En cambio, la izquierda de gobierno les explica, como mucho y con paternalismo, cómo gracias a su gestión las cosas marchan mejor. Pero ello no se nota en la realidad cotidiana con la que deben lidiar las clases populares, que encima están señalados continuamente por una izquierda cada vez más posmoderna y pijiprogre: que si sus sucios coches baratos contaminan, que si son reaccionarios porque no entienden la autodeterminación de género y el esquema sexual no binario, que si son fascistas porque están preocupados por el deterioro de la seguridad en su barrio, que si son especuladores porque quieren albergar turistas en alguna habitación de su casa...
Las consecuencias de ello las tenemos muy visibles al lado mismo: en Francia, la ultraderechista Marine Le Pen superó el 40% en la segunda vuelta de las últimas presidenciales y las encuestas la dan vencedora si los comicios se celebraran hoy.
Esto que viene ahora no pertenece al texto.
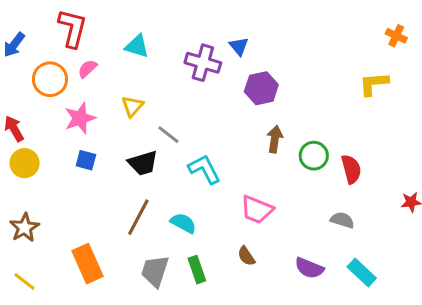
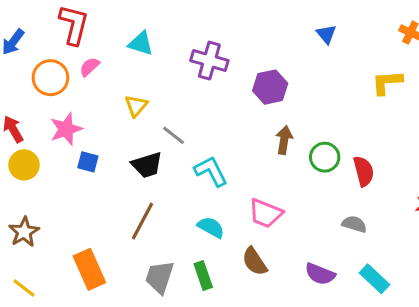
blue triangle: (239, 46) -> (326, 34), moved
pink star: (80, 118) -> (66, 129), moved
cyan semicircle: (183, 223) -> (211, 227), moved
brown semicircle: (246, 256) -> (255, 262), size x1.4

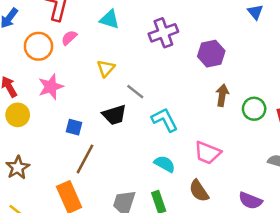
purple cross: (209, 61) -> (163, 33), turned -36
blue square: (88, 162) -> (74, 127), moved
brown line: (142, 221) -> (85, 159), moved

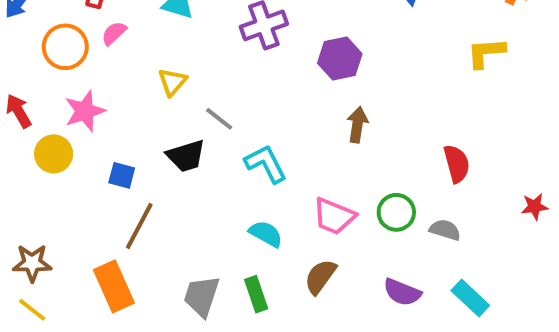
green circle: (254, 109) -> (396, 212), moved
yellow circle: (18, 115) -> (54, 154), moved
brown star: (18, 168) -> (32, 263), moved, turned 30
brown semicircle: (199, 191) -> (320, 277), turned 70

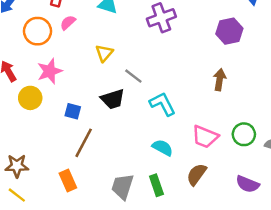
purple hexagon: (340, 58) -> (229, 31), moved
orange rectangle: (114, 286) -> (68, 180), size x0.7

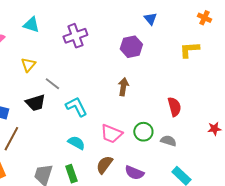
purple semicircle: (248, 184) -> (134, 173), moved

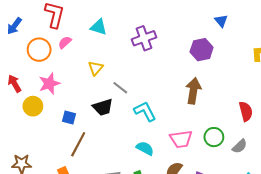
brown arrow: (123, 87) -> (193, 91), size x1.4
pink trapezoid: (111, 134) -> (181, 139), turned -30
gray semicircle: (168, 141) -> (240, 146), turned 119

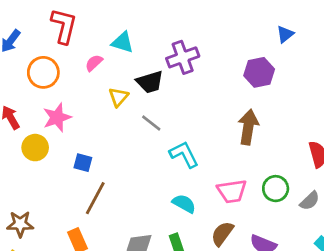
blue triangle: (221, 21) -> (285, 34), turned 32
pink semicircle: (65, 42) -> (94, 63), moved
black trapezoid: (103, 107) -> (150, 82), moved

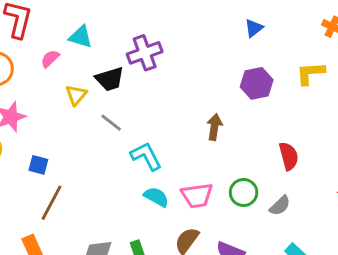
purple hexagon: (259, 72) -> (257, 83), moved
brown arrow: (248, 127) -> (214, 127), size x0.7
cyan semicircle: (184, 204) -> (156, 197), moved

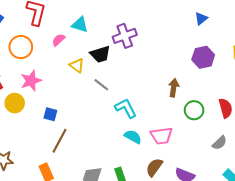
yellow triangle: (76, 95) -> (77, 65), turned -35
green circle: (244, 192) -> (194, 110), moved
Y hay datos aún más alarmantes: en su último duelo con Emmanuel Macron, Le Pen se hizo con casi el 70% del voto obrero. ¡El 70%!
Las últimas encuestas de Ifop, del mes pasado, señalan que las simpatías de Le Pen entre las clases trabajadoras francesas más que doblan el que obtiene el izquierdista Jean-Luc Mélenchon (53% contra 23%) por mucho que este venga de las barricadas contra la reforma de las pensiones y prometa con verbo florido asaltar los cielos.
En el cierre de campaña de Barcelona en Comú, una importante dirigente del partido, rodeada de artistas y famosos, proclamó: “¡Hemos cumplido los sueños de la gente común de Barcelona!”.
Pero la gente común de Barcelona -y de España y del conjunto de países occidentales- no parece que haya visto cumplido ningún sueño: por mucho que los gobiernos de izquierdas les hayan suministrado algunos calmantes, siguen con la lengua fuera dándole vueltas a cómo hacen para llegar a fin de mes.